• WORK INSTRUCTION:
Please give back only the lines below from the one containing "güneş ışığına maruz" to the one containing "bırakılmamalıdır", each repeated word for word, both ends included.

• MATERIAL PROVIDED:
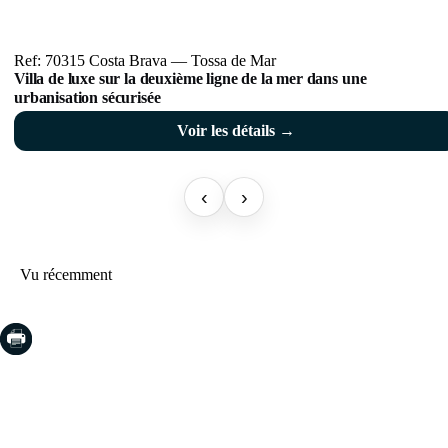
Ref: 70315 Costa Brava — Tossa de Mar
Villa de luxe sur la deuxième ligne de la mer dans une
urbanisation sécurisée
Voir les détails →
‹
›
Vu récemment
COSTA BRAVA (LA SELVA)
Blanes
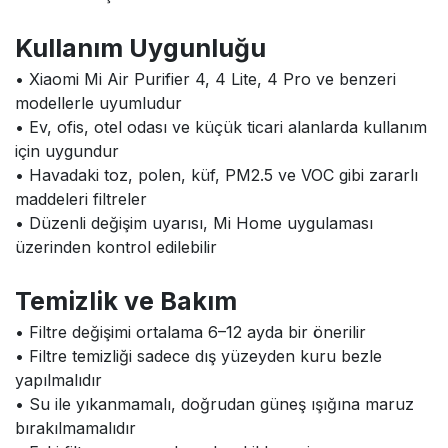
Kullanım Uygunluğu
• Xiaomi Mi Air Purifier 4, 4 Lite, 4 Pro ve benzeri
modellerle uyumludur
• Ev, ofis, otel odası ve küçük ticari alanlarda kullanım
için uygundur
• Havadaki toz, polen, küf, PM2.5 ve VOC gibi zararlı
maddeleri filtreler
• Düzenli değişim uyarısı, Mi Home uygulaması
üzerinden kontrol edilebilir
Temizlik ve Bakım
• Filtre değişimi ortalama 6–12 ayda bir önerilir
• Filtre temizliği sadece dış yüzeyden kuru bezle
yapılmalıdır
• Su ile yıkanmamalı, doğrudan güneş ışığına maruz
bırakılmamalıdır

---

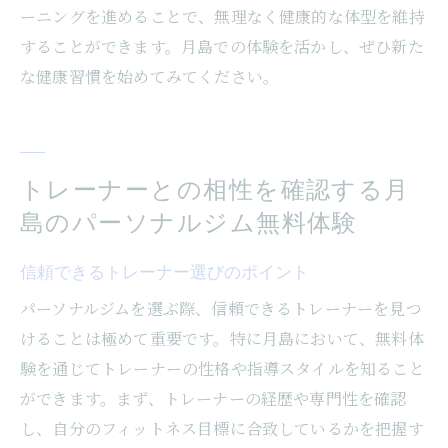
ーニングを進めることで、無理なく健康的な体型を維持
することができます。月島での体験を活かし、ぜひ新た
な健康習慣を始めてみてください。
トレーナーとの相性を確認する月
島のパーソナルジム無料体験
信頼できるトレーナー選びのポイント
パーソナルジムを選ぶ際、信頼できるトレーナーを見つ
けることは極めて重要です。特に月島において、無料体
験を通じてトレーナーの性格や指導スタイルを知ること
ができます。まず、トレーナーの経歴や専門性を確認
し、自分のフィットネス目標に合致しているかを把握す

• REPLY TO THE EXERCISE:
• Su ile yıkanmamalı, doğrudan güneş ışığına maruz
bırakılmamalıdır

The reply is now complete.